Prospects of a quick economic recovery are but fool’s gold

Hoping for better times — for some, even the return to make-believe “yesterday” — has now become our prescribed daily medicine dispensed through the corporate media by our government via injections of economic news or commentary.

Confidence-building little white lies, misleading insinuations or, often, absurd interpretations of statistical data by Bernanke, Geithner, Summers, even Obama himself, are meant to keep us, the blind citizenry, faithful to a bankrupt system . . . subservient to the rulers of capitalist imperium.

And the gold rush is on with the O’niners — those who see 2009 as the stabilization year for the markets and the beginning of a running of the bulls in New Pamplona — seeing nothing beyond the specks of gold in the global economic pyrite that surrounds us. Never mind the reality of specks of arsenic in that pyrite, or the irrefutable fact that pyrite simply isn’t gold — regardless how many fools fail to see the distinction.

The economy is looking up, we are being told by government and a few “experts” with identifiable loyalty to causes or industries (such as Lawrence Yun, chief economist for the National Association of Realtors), and behind every new sad story in the recession there are those “glimmers of hope,” those encouraging signs that indicate some magic imminent recovery . . . usually in the form of self-created indices involving consumer confidence, inter-bank trust, and a deceitful stock market. And to those three, coloring them to suit the optimists’ outlook, you may add figures involving housing starts; single-family home prices; corporate earnings; jobless benefit claims; or inventory levels. The idea is to show a silver lining for every cloud that appears on the horizon.

Any student of operations research, and I happen to have received my early training in that particular field, would tell you that most self-proclaimed experts on these indices use incomplete information, often unable to distinguish between intervening and causal variables, to render an opinion — preferably optimistic, because that’s what people wish to hear — particularly if it appears historically supportable as it’s often the case with financial and real estate markets.

In the single-family market, for example, an apparent deceleration in the rate of price decline for homes should have little or no implication for an increase in optimism . . . not when we may look at prices one or two years from now 10 to 20 percent lower, perhaps more. Nor do we have any clue as to what “should be” the true inventory of houses in the market as many should be sellers, i.e. retirees, wait out what they estimate to be a bad time to sell. So that the reported 10 months inventory, as high as it may appear historically, is not a reliable number . . . 12 to 16 months probably closer to the reality of the marketplace. And, of course, we continue to talk in terms of housing units, when the reality is that we should be thinking more in converting to units of space-utilization since the average home in a future economy is likely to shrink in size considerably.

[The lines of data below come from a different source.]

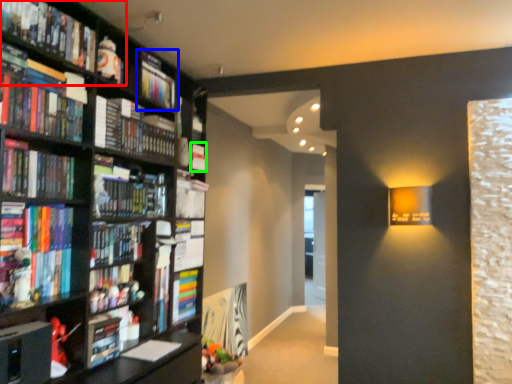 Question: Which object is the closest to the book (highlighted by a red box)? Choose among these: book (highlighted by a blue box) or book (highlighted by a green box).

Choices:
 (A) book
 (B) book

Answer: (A) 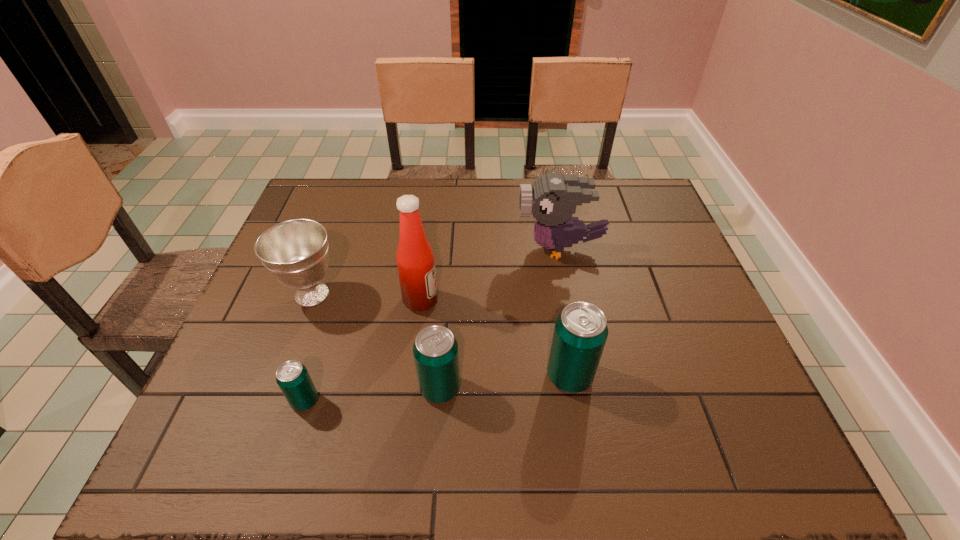 In the current image, all beer cans are evenly spaced. To maintain this equal spacing, where should an additional beer can be placed on the right? Please point out a free spot. Please provide its 2D coordinates. Your answer should be formatted as a tuple, i.e. [(x, y)], where the tuple contains the x and y coordinates of a point satisfying the conditions above.

[(693, 365)]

Just as we have done with single-family dwellings, we can apply the same type of analysis to corporate earnings . . . and the apparent positive take-off to the fact that the deterioration of earnings has slowed down. So? Or, the absurd way of measuring unemployment, or the determination of “appropriate” inventory levels, or even liquidity and confidence in the wholesale markets.

To me, the most telling and significant index why things won’t get much better in the short term is in our reliance on our non-productive financial sector. We produce few goods and too-expensive services (healthcare at the head of the list) . . . and six years ago financial firms were taking 40 percent of the total corporate profit. Yes, twice the percentage of 15 years before! The same firms that now are being rescued by the people who have no clue in which direction the wind blows.

Our post-mortem of the financial collapse the United States has undergone, we are being told, particularly by politicians and economists with a more liberal outlook, does indicate that such collapse had to do with the nation’s failure to regulate derivatives and hedge funds thanks to the deregulatory surgery performed by villainous, conservative Senator Gramm a decade ago which in effect removed Depression-era laws separating banking, insurance and brokerage activities (Gramm-Leach-Bliley Act).

As much as Gramm and the idiotic duo at the White House which failed to stand in his way (Robert Rubin as Secretary of the Treasury and Bill Clinton as a president who did fail to veto such rapacious legislation) are partially to blame, the problem is far more complex than that, and has to do with America’s capitalist system being in essence an immoral system which has thrived almost solely on limitless debt. Since Carter left the presidency, every one of the administrations, Republican or Democrat, with the consent of the Federal Reserve, has pumped up an unrealistic, artificial demand by making money easily available, herding people into debt at high interest rates.

Why do I say America’s capitalist system? Simply, because ours, in contrast to that capitalist system exercised by most industrialized nations, particularly those in Europe, is predatory in nature . . . much to the other end of the spectrum of what capitalism in a social democracy should be all about.

And that brings me to all these positive assertions of late by our president and instiller of economic confidence, Barack Obama. Truth be said, he is as credible in economic matters as all past presidents . . . which is to say, for better or for worse, he is married to a system that has been for long in need of an overhaul. An overhaul that no dweller of the White House will dare confront.

The optimists are quick to see the light at the end of the tunnel; but those that I call the O’niners, have it all wrong.